The next morning I was eating steamed vegetables – beans, broccoli, beets and carrots that I had brought with me in a cooler – and ma put her hand on my bowl and pulled it down to herself with a force I did not think she possessed, and said, what are you eating? Are you eating something nice? I told her there was more but she was not interested in the vegetables.
At 92 she still manages her kitchen but has run out of ideas of what to make and seeks change. I went to her as she sat on a tall stool, hunched over her sink, barely reaching it, looking like a little gnome, and said, ma, don’t eat a heavy breakfast. I am going to brings idlis and dosas from Sagar (her favorite South Indian restaurant).
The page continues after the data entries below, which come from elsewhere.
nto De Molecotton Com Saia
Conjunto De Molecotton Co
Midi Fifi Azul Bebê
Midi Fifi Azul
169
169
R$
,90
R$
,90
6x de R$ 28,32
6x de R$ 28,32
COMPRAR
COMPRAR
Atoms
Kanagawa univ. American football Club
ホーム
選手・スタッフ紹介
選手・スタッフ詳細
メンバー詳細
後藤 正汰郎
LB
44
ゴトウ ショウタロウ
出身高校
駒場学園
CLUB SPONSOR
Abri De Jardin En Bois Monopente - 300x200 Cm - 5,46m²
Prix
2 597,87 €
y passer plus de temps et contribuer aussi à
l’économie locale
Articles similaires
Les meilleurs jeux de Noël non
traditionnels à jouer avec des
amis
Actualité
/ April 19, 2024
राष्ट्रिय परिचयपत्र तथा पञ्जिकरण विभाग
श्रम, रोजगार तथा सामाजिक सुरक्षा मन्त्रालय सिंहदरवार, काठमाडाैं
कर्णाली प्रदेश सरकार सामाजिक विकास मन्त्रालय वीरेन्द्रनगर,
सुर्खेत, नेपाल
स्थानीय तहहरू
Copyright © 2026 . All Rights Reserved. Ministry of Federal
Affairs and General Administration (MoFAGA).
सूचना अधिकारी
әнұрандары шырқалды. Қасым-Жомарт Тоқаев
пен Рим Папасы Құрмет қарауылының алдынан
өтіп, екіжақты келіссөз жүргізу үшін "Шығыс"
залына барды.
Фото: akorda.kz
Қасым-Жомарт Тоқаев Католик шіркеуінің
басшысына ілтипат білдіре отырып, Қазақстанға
Her eyes lit up. But of course, she didn’t heed my advice, ate a whole aloo kee roti instead of half as I suggested, and was also ready for the lunch when it arrived. I sat by her (she mostly eats in bed now) and kept saying, ma, don’t eat too much, you had a full breakfast, but she didn’t listen to me, and all afternoon and evening she was unwell – which mainly manifests as depression and a hankering for my father.
So, I am motivated this time to change her diet, give her variety, and also good nutrition. I have bought her an excellent juicer for mausamee and anaar, and Indian orange and pomegranate. I could sing a paean to the power of juice as well.  
As an aside, she has brushed her teeth – manually – for twenty minutes by the clock each morning all her life, with the result that she still has her own teeth.